(Stored items from a collection)
%%

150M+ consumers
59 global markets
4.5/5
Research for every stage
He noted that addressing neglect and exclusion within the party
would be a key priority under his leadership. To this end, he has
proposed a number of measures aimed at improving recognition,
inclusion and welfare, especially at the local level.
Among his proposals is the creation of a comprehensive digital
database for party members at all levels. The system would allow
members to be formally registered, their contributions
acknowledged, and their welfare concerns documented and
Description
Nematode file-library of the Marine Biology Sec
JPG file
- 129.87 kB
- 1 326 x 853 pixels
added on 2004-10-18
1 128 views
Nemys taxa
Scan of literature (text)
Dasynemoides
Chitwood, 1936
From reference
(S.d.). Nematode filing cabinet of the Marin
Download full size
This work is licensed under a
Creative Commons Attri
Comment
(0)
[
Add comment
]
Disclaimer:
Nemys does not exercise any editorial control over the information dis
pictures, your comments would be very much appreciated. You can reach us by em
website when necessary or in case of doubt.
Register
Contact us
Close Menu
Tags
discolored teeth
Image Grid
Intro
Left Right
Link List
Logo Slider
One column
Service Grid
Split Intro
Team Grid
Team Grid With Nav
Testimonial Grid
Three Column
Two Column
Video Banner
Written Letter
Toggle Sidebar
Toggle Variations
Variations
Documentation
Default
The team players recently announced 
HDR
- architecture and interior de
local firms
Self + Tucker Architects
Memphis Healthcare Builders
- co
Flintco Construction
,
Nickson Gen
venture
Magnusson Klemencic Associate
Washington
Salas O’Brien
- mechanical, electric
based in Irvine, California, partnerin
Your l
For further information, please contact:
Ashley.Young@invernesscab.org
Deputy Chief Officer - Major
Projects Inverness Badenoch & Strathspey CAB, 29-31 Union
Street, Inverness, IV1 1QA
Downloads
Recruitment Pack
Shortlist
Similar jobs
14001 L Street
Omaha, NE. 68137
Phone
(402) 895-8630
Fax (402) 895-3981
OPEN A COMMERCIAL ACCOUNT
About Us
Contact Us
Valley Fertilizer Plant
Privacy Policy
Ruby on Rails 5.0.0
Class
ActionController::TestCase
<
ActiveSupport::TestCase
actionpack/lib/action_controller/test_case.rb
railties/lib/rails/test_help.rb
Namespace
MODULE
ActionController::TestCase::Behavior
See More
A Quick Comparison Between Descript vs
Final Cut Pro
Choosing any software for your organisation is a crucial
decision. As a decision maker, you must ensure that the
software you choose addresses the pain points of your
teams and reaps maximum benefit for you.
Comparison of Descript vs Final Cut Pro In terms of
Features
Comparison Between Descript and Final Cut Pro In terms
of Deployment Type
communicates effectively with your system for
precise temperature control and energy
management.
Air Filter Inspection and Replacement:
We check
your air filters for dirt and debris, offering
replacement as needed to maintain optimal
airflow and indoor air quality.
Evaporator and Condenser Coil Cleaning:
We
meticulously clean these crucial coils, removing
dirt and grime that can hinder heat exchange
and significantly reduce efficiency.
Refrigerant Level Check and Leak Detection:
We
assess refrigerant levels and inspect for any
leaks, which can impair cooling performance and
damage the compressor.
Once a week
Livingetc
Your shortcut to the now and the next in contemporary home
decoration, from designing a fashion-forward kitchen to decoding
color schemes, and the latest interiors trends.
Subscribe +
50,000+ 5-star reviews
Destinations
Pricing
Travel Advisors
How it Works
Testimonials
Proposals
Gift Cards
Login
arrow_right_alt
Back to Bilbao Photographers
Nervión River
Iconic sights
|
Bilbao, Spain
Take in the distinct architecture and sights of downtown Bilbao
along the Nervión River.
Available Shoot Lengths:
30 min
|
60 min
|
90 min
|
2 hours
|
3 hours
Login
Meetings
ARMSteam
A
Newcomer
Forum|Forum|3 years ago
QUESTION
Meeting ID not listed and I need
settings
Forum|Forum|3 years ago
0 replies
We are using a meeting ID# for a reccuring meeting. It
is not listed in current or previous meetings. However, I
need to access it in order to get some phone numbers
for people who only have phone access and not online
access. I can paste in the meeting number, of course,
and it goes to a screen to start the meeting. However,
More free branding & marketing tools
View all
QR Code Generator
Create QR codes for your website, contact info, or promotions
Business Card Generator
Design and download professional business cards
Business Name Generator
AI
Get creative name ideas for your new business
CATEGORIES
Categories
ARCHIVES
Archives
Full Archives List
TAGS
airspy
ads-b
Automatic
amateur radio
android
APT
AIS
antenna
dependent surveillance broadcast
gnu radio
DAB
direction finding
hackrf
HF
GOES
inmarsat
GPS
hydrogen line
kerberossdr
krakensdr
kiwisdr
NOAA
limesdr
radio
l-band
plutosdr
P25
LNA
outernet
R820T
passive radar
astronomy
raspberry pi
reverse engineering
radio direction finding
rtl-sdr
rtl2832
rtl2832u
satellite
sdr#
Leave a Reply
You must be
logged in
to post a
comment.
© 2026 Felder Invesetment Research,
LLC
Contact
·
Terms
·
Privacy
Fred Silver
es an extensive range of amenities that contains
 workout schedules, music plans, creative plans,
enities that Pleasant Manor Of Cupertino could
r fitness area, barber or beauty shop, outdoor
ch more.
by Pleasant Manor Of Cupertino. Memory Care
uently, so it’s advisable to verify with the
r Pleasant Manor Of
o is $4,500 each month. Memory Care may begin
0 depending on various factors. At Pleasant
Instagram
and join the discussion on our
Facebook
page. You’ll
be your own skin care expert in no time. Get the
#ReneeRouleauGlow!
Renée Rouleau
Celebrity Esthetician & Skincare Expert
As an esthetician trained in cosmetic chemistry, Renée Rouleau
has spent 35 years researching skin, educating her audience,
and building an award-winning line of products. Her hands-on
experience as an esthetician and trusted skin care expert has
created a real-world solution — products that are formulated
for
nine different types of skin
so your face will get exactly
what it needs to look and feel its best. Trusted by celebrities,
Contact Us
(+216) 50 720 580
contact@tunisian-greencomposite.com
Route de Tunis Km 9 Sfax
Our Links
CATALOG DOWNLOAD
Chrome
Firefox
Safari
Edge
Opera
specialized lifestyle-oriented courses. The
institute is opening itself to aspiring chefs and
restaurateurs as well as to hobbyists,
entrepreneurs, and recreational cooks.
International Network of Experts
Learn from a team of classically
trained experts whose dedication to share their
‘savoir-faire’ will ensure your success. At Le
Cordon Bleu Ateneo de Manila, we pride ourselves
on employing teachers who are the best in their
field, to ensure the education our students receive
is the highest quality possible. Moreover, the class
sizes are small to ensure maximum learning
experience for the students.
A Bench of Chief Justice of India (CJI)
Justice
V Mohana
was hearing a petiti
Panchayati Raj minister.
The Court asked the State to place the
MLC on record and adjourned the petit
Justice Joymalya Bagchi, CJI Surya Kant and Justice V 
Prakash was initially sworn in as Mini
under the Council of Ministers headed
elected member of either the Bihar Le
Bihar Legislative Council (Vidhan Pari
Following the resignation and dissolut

%%

#### [Work to be completed]
Give back exactly the lines from the beginning of the records through the line containing "members to be", and only those.

#### [Task output]
150M+ consumers
59 global markets
4.5/5
Research for every stage
He noted that addressing neglect and exclusion within the party
would be a key priority under his leadership. To this end, he has
proposed a number of measures aimed at improving recognition,
inclusion and welfare, especially at the local level.
Among his proposals is the creation of a comprehensive digital
database for party members at all levels. The system would allow
members to be formally registered, their contributions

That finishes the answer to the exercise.